**Material for the task**
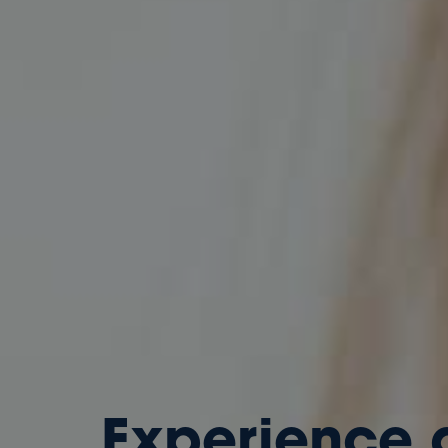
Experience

--

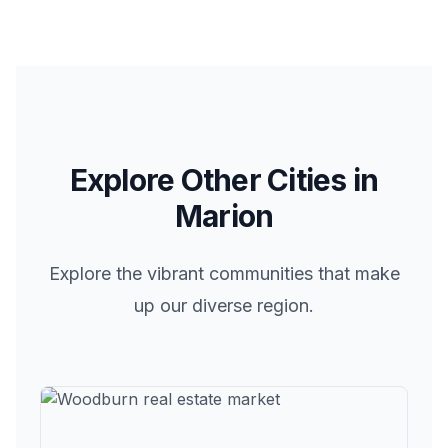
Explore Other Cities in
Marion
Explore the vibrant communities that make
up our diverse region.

---

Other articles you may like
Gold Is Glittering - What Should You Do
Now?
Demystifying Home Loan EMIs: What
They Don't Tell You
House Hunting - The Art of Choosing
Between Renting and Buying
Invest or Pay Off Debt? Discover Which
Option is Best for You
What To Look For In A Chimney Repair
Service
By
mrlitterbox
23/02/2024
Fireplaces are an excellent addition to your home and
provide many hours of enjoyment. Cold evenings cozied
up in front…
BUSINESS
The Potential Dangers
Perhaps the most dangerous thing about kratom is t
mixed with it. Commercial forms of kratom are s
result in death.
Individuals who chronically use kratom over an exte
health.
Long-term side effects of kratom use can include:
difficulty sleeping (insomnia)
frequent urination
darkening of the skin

**Task to complete**
The answer must consist of every line above that holds the string "What", copied exactly.

**Answer to this problem**
Gold Is Glittering - What Should You Do
Demystifying Home Loan EMIs: What
What To Look For In A Chimney Repair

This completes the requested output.